I use packages as much as possible; however, `drm-kmod`/`drm-54-kmod`, which are the only packaged DRM kernel modules, do not work for me, so I compile `drm-510-kmod` and `gpu-firmware-amd-kmod-renoir` from ports. I hope this isn't a problem with mixing ports and packages! 

I did not have this problem in FreeBSD 13.1-RC6 (before the `drm-kmod`-and-friends ports were refactored).

I do not have any Xorg configuration files. I even tried doing a fresh install of FreeBSD 13.1-RELEASE and installing only the necessary software to get a graphical environment running, and the problem still persists.


----------



## Nils Beyer (May 18, 2022)

Hi,

as a workaround try: (as the graphicially logged-in user and DISPLAY environment variable correctly defined)
`xrandr -x
xrandr -x`
(yes, two times "xrandr -x")

That helps here on my laptop...


----------



## flist (May 18, 2022)

Nils Beyer said:


> Hi,
> 
> as a workaround try: (as the graphicially logged-in user and DISPLAY environment variable correctly defined)
> `xrandr -x
> ...


Yup, that works too, and so does this workaround by another user with the same issue. Have you tried the workaround I described in the original post (switching to a TTY and back) Nils Beyer ?

I suppose we could do a `xrandr -x` x2 in a startup script or something until this issue is fixed 

Also, the solution in this post doesn't work for me. In fact, if I try to turn software cursor on and do a `startx`, I only get a black screen, just like what happens when I try to start a Wayland session! I have to perform one of these workarounds, after which everything seems to work like it should.

Another thing of note: if I kill the X or Wayland session, I get put back into the TTY that I launched the session from, _but_ it's totally unresponsive, e.g. I can't type anything and no new text gets rendered. Again, I have to switch to a different TTY and back.

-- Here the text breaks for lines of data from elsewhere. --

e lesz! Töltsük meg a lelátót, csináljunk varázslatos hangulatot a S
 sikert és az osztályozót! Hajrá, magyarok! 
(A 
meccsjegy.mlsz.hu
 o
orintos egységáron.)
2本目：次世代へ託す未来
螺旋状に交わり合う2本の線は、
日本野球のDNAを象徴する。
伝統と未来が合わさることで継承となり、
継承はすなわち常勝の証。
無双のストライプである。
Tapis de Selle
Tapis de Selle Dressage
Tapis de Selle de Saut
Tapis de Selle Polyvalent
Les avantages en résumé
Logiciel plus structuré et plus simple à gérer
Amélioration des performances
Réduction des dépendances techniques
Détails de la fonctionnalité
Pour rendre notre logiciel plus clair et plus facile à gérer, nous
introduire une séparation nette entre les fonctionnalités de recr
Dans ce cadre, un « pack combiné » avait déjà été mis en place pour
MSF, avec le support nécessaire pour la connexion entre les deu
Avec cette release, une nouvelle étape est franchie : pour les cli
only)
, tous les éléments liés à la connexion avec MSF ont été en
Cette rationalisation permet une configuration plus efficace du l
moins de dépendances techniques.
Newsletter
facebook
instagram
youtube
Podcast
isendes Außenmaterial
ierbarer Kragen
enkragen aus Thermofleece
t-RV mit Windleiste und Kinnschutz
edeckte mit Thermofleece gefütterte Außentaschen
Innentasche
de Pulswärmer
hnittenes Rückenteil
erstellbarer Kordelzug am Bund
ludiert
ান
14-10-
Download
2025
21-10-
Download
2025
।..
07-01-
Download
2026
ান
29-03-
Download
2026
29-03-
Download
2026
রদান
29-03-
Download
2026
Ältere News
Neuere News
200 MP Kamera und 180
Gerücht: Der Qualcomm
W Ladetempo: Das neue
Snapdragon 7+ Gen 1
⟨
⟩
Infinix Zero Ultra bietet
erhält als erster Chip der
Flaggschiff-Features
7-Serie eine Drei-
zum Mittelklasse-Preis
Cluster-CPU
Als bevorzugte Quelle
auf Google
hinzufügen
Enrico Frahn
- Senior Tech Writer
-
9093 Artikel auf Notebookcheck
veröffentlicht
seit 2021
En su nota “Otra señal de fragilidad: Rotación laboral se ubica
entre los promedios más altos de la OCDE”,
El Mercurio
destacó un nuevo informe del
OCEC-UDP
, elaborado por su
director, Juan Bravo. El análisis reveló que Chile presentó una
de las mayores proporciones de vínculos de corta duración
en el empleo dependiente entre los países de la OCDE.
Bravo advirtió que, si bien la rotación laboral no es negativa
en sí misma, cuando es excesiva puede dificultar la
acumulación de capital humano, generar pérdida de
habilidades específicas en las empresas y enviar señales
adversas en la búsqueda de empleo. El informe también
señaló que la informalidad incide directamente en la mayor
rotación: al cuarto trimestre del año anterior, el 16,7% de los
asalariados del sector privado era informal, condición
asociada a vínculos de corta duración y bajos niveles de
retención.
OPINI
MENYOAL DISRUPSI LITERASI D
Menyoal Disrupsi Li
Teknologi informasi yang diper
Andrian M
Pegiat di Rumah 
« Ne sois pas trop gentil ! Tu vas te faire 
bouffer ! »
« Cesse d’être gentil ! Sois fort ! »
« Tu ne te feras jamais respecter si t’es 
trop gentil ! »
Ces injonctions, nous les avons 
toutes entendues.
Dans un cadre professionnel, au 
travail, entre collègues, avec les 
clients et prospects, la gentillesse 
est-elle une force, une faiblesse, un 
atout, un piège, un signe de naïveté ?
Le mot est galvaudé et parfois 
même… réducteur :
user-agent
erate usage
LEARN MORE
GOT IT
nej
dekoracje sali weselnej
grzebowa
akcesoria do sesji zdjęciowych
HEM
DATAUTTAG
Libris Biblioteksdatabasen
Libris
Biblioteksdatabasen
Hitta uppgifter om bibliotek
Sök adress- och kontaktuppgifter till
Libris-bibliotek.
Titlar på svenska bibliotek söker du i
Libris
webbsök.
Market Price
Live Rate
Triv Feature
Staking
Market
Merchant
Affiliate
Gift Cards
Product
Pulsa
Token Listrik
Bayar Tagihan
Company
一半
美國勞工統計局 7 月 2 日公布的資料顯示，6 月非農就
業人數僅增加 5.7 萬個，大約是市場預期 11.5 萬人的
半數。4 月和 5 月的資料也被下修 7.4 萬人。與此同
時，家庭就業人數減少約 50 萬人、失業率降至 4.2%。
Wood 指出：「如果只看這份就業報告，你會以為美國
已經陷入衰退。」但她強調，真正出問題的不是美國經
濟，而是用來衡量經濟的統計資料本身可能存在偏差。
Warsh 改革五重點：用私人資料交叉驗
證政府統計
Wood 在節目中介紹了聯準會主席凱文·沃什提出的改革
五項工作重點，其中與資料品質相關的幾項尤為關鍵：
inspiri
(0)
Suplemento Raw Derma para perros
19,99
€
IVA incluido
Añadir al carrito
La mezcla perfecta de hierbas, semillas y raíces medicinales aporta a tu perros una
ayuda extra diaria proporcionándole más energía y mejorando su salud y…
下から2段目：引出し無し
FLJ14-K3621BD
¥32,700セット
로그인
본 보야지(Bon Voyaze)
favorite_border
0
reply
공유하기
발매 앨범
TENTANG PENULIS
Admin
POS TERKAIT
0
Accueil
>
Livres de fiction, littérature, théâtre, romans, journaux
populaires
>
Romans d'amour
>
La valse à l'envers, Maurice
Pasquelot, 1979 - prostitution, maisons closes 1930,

Still no errors in my Xorg logs under any of these workarounds. I just get a DRM error in `dmesg` every time I do a `startx`.


----------



## grahamperrin@ (May 18, 2022)

flist said:


> … I compile `drm-510-kmod` and `gpu-firmware-amd-kmod-renoir` from ports. I hope this isn't a problem with mixing ports and packages! …



No problem. 

`gpu-firmware-amd-kmod-renoir` is packaged, if you want it; <https://www.freshports.org/graphics/gpu-firmware-amd-kmod/#packages>

If you install graphics/gpu-firmware-kmod, is the issue reproducible?


----------



## flist (May 19, 2022)

grahamperrin said:


> `gpu-firmware-amd-kmod-renoir` is packaged, if you want it; <https://www.freshports.org/graphics/gpu-firmware-amd-kmod/#packages>
> 
> If you install graphics/gpu-firmware-kmod, is the issue reproducible?


I know that all of the `gpu-firmware-kmod`s are packaged, I was just thinking someone might ask me what happened if I tried to build it from ports instead of using the package 

Just installed `gpu-firmware-kmod` from packages, the problem persists and only the firmware modules for the Renoir series are loaded.

I've been using latest (not quarterly) packages btw.

Is this a bug then? Should I report it somewhere?


----------



## Nils Beyer (May 19, 2022)

flist said:


> Yup, that works too, and so does this workaround by another user with the same issue. Have you tried the workaround I described in the original post (switching to a TTY and back) Nils Beyer ?


yes, the TTY switching reactivates the mouse cursor, too. That's an even better workaround...


----------